Am 28. Oktober 2015 ordnete das Verfassungsgericht in einem beispiellosen Schritt 30 Tage Haft gegen Generalstaatsanwalt Johannes Tomana wegen Verstößen gegen Artikel 164(3) der Verfassung an. Er wurde beschuldigt, sich in zwei Fällen von großem öffentlichem Interesse den Anordnungen des Hohen Gerichts und des Obersten Gerichtshofs widersetzt zu haben, Privatpersonen eine Klageerhebung wegen Betrugs und Vergewaltigung zu ermöglichen. Nach Ansicht des Verfas-sungsgerichts war der Generalstaatsanwalt per Gesetz dazu verpflichtet, die in Paragraph 16 des Strafverfahrens- und Beweismittelgesetzes (Criminal Procedure and Evidence Act) für eine Privatklageerhebung erforderliche Bescheinigung auszustellen. Unter der Bedingung, dass der Generalstaatsanwalt diesen früheren gerichtlichen Anordnungen Folge leisten würde, wurde die Freiheitsstrafe für zehn Tage ausgesetzt. Am 5. November stellte dann die stellvertretende Generalstaatsanwältin im Namen ihres Vorgesetzten die Bescheinigung aus, die die Fortsetzung der Strafverfolgung im Wege der Privatklage ermöglichte.
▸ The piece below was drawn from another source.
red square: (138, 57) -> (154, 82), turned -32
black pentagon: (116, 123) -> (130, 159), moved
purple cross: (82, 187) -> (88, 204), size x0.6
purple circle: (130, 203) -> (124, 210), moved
Die Anpassung der Gesetze an die neue Verfassung von 2013 wurde fortgesetzt, verlief aber sehr schleppend. Da Polizei und andere Strafverfolgungsbehörden weiter die alten Gesetze anwendeten, waren die in der Verfassung verankerten Menschenrechtsgarantien nach wie vor gefährdet. So wurden Aktivisten auf der Grundlage von eindeutig verfassungswidrigen Rechtsvorschriften festgenommen und unter Anklage gestellt. Einige mussten ihre Rechte vor dem Verfassungsgericht ein-klagen.

Todesstrafe

Laut Stand vom Juli 2015 hatten in Simbabwe seit zehn Jahren keine Hinrichtungen mehr stattgefunden.